According to the study, ‘Waskiri’ is located in a desert area separated from any pre-Hispanic settlement or agricultural sector, and its function would have been as a regional ceremonial centre of neutral or common space.

“Waskiri has a central location within the religious cartography of the region, visually and spatially connected to major sacred mountains, numerous concentric walled sites, funerary towers adorned with designs replicating Inca textiles, and other geosymbolic markers,” the publication says.

Comparison between the Waskiri site structure and the Cuzco ceque system Cambridge University Press / P. Cruz

The experts indicate that the radial design of the site and its link to the main religious landmarks of the region, the wak’as, reflect “the system of Inca ceques, the roads that ordered the sacred geography of Cuzco, the capital of its peoples”.

In addition, the radial walls that delimit the 39 perimeter enclosures of Waskiri show “a structure very similar to that of the Inca ceque of Cuzco”.

“If Waskiri’s dividing walls did indeed represent a ceque system, this would be more explicit evidence that the Incas replicated the symbolic structure of Cuzco in the regions they colonised,” the study adds.

“A dense ritual landscape”

During the research, in addition to the ‘Waskiri’, which “stands out for its unprecedented characteristics for the Andes”, the experts commented that in the Carangas region they identified “a surprising concentration of pre-Hispanic religious sites, which are linked both to the ancient Andean cults of wak’a (sacred mountains, tutelary hills and mummified ancestors) and to the Inca settlement of the region”.

These studies, the archaeologists add, have revealed that in this region characterised by its extremely arid and cold climate, “many pre-Hispanic religious sites and structures that form a dense ritual landscape”, comprising at least 135 hilltop sites, most of which “are directly associated with ancient agricultural production areas”.

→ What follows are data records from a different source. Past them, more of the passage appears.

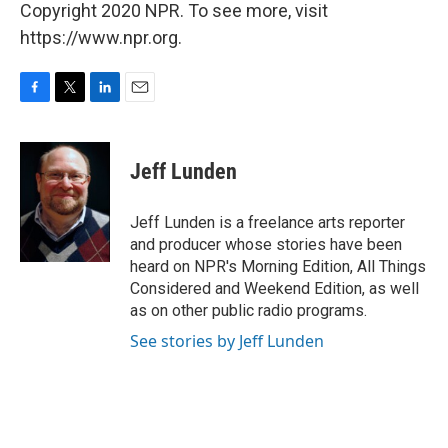
Copyright 2020 NPR. To see more, visit
https://www.npr.org.
F
T
L
E
a
w
i
m
c
i
n
a
e
t
k
i
Jeff Lunden
b
t
e
l
o
e
d
o
r
I
Jeff Lunden is a freelance arts reporter
k
n
and producer whose stories have been
heard on NPR's Morning Edition, All Things
Considered and Weekend Edition, as well
as on other public radio programs.
See stories by Jeff Lunden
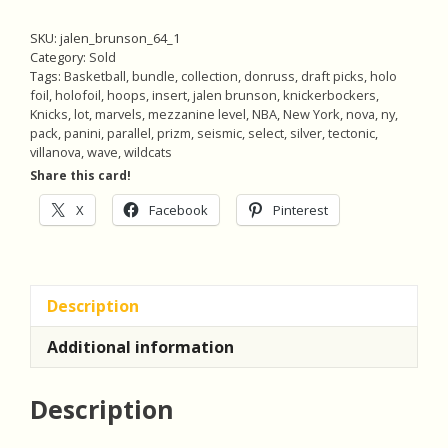
SKU:
jalen_brunson_64_1
Category:
Sold
Tags:
Basketball
,
bundle
,
collection
,
donruss
,
draft picks
,
holo
foil
,
holofoil
,
hoops
,
insert
,
jalen brunson
,
knickerbockers
,
Knicks
,
lot
,
marvels
,
mezzanine level
,
NBA
,
New York
,
nova
,
ny
,
pack
,
panini
,
parallel
,
prizm
,
seismic
,
select
,
silver
,
tectonic
,
villanova
,
wave
,
wildcats
Share this card!
X
Facebook
Pinterest
Description
Additional information
Description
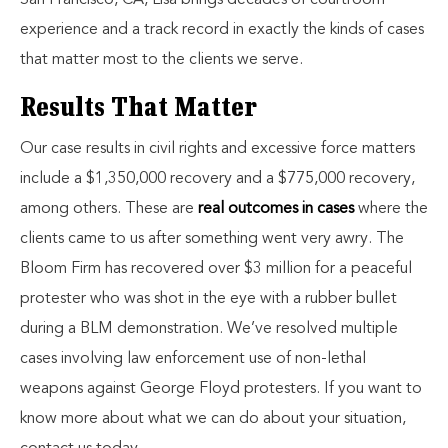
San Francisco, CA, Lisa brings decades of courtroom
experience and a track record in exactly the kinds of cases
that matter most to the clients we serve.
Results That Matter
Our case results in civil rights and excessive force matters
include a $1,350,000 recovery and a $775,000 recovery,
among others. These are
real outcomes in cases
where the
clients came to us after something went very awry. The
Bloom Firm has recovered over $3 million for a peaceful
protester who was shot in the eye with a rubber bullet
during a BLM demonstration. We’ve resolved multiple
cases involving law enforcement use of non-lethal
weapons against George Floyd protesters. If you want to
know more about what we can do about your situation,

The sites “can be identified on the ground and in satellite images by their variable number of concentric walls (between two and nine per site), each of which occupies a different terrace level around the hilltop,” the researchers note.

Above: view from Waskiri, showing the silhouettes of the main sacred mountains in the region. Below: distribution of sacred sites around Waskiri Cambridge University Press / P. Cruz

In all these spaces, abundant quantities of pre-Hispanic ceramic fragments are found, most of which are of local styles typical of the Late Intermediate and Late Intermediate Periods, along with some regional styles linked to the southern expansion of the Incas.

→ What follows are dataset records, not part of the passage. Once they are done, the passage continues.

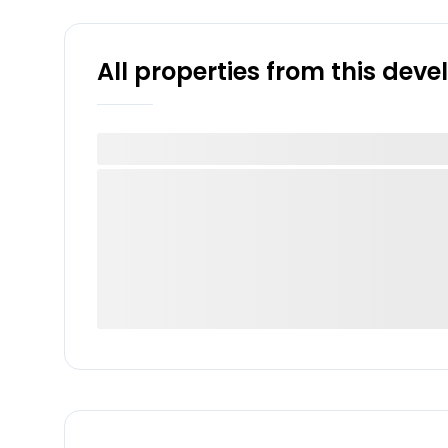
All properties from this dev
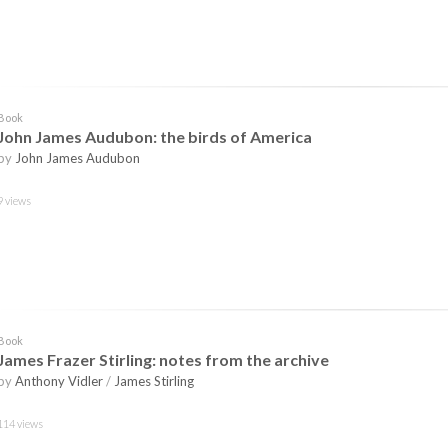
Book
John James Audubon: the birds of America
by
John James Audubon
9 views
Book
James Frazer Stirling: notes from the archive
by
Anthony Vidler
/
James Stirling
114 views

The research determined that these ceremonial spaces “emerged during the Late Intermediate Period, as did the pukaras, and were later appropriated and re-signified by the Incas”. In addition, he explains that their concentration in the altiplano could be due to the belief that the gods regulated the extreme climatic conditions, because a small variation in temperature or rainfall could cause the loss of crops or the death of livestock.

For the experts, this important discovery about the ceremonial centre and the ritual landscape in which Waskiri is located, “provides rich material for further studies of the pre-Hispanic history of this part of the Andes, an area that has generally been little studied”.